Une voix résonna de nouveau à son oreille. Lin Jiang sentit le gamin lui tirer la manche. Sans un mot, Lin Jiang fit appel à sa puissance spirituelle et repoussa doucement la main de Zhang Ruifeng.
« Qu'est-ce qu'il y a ? »
Lin Jiang s'efforça de rendre sa voix froide. Ce Zhang Ruifeng le laissait démuni. Le gamin était bien trop familier, sans le moindre sens des limites. Lin Jiang ne manifestait visiblement aucun intérêt, et pourtant le gosse le harcelait chaque jour pour discuter.

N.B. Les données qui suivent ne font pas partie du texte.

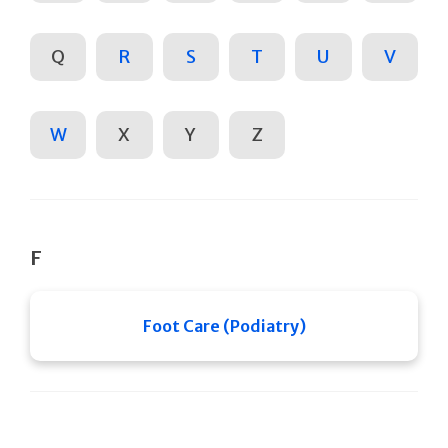
Q
R
S
T
U
V
W
X
Y
Z
F
Foot Care (Podiatry)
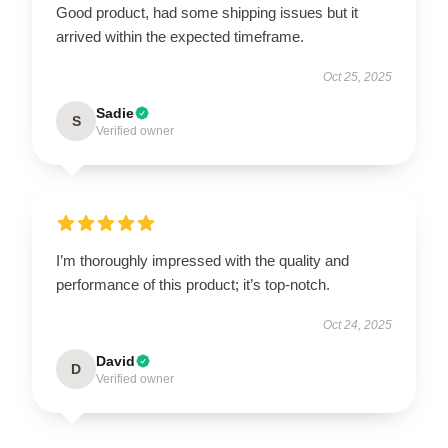
Good product, had some shipping issues but it
arrived within the expected timeframe.
Oct 25, 2025
Sadie
S
Verified owner
I’m thoroughly impressed with the quality and
performance of this product; it’s top-notch.
Oct 24, 2025
David
D
Verified owner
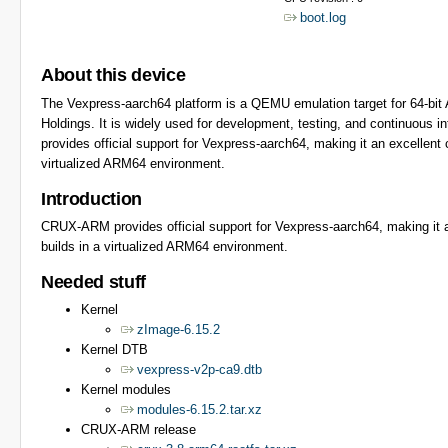
boot.log
About this device
The Vexpress-aarch64 platform is a QEMU emulation target for 64-b
Holdings. It is widely used for development, testing, and continuous
provides official support for Vexpress-aarch64, making it an excellent
virtualized ARM64 environment.
Introduction
CRUX-ARM provides official support for Vexpress-aarch64, making it a
builds in a virtualized ARM64 environment.
Needed stuff
Kernel
zImage-6.15.2
Kernel DTB
vexpress-v2p-ca9.dtb
Kernel modules
modules-6.15.2.tar.xz
CRUX-ARM release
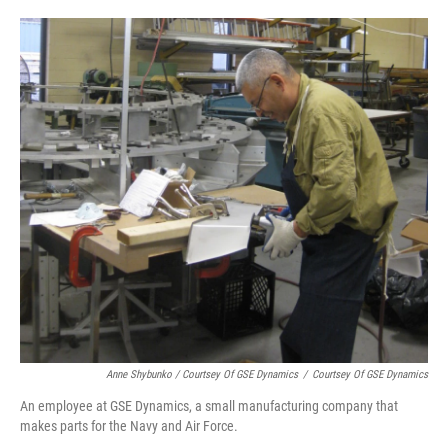
Anne Shybunko / Courtsey Of GSE Dynamics
/
Courtsey Of GSE Dynamics
An employee at GSE Dynamics, a small manufacturing company that
makes parts for the Navy and Air Force.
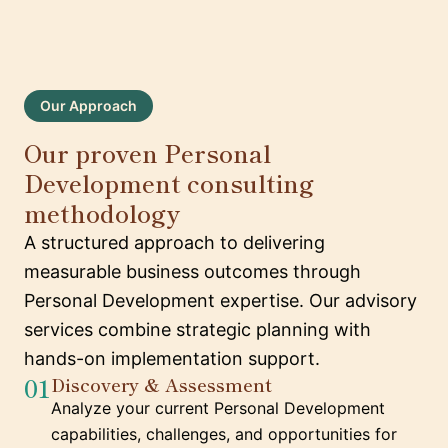
Our Approach
Our proven Personal
Development consulting
methodology
A structured approach to delivering
measurable business outcomes through
Personal Development expertise. Our advisory
services combine strategic planning with
hands-on implementation support.
01
Discovery & Assessment
Analyze your current Personal Development
capabilities, challenges, and opportunities for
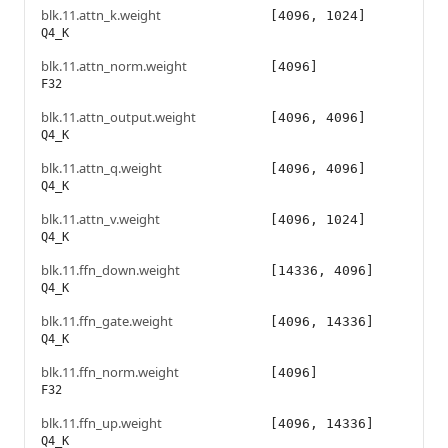
blk.11.attn_k.weight
[4096, 1024]
Q4_K
blk.11.attn_norm.weight
[4096]
F32
blk.11.attn_output.weight
[4096, 4096]
Q4_K
blk.11.attn_q.weight
[4096, 4096]
Q4_K
blk.11.attn_v.weight
[4096, 1024]
Q4_K
blk.11.ffn_down.weight
[14336, 4096]
Q4_K
blk.11.ffn_gate.weight
[4096, 14336]
Q4_K
blk.11.ffn_norm.weight
[4096]
F32
blk.11.ffn_up.weight
[4096, 14336]
Q4_K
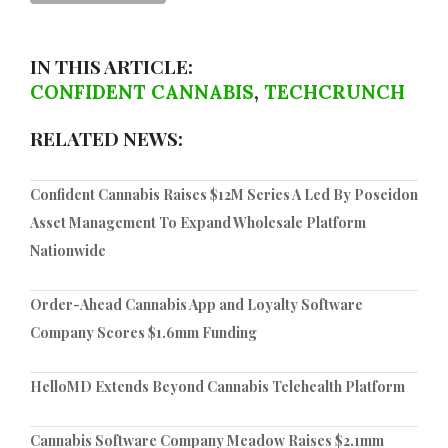
IN THIS ARTICLE:
CONFIDENT CANNABIS
,
TECHCRUNCH
RELATED NEWS:
Confident Cannabis Raises $12M Series A Led By Poseidon
Asset Management To Expand Wholesale Platform
Nationwide
Order-Ahead Cannabis App and Loyalty Software
Company Scores $1.6mm Funding
HelloMD Extends Beyond Cannabis Telehealth Platform
Cannabis Software Company Meadow Raises $2.1mm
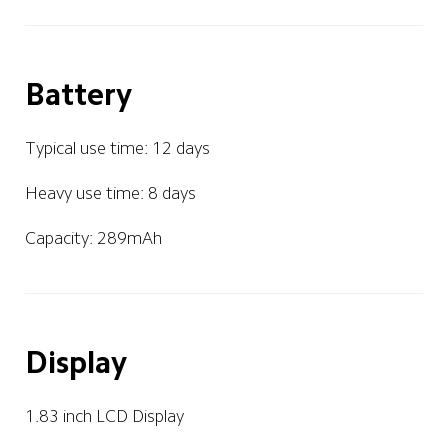
Battery
Typical use time: 12 days
Heavy use time: 8 days
Capacity: 289mAh
Display
1.83 inch LCD Display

« Grand frère, tu n'utilises ton étal qu'une partie de la journée. Une fois que tu es parti, tu pourrais me le laisser ? » demanda Zhang Ruifeng. Les étals du Grand Bazar de Yunzhong pouvaient être revendus, loués ou prêtés librement. La cité s'en moquait, tant qu'elle touchait ses redevances.
« Non. »
« Grand frère, ne sois pas radin ! Je paierai un loyer, d'accord ? La redevance d'étal est d'une pierre spirituelle par jour. Je loue le temps restant à raison de trois jours pour une pierre spirituelle ! »
« Pourquoi me demander à moi ? Demande à quelqu'un d'autre. »
« Je ne connais pas bien les autres ! Grand frère, tu es le meilleur ! »
« Si je te loue l'étal, tu me promets d'arrêter de m'embêter ? »
« Oui ! Promis ! »
« D'accord. Une fois que j'ai remballé, il est à toi ! »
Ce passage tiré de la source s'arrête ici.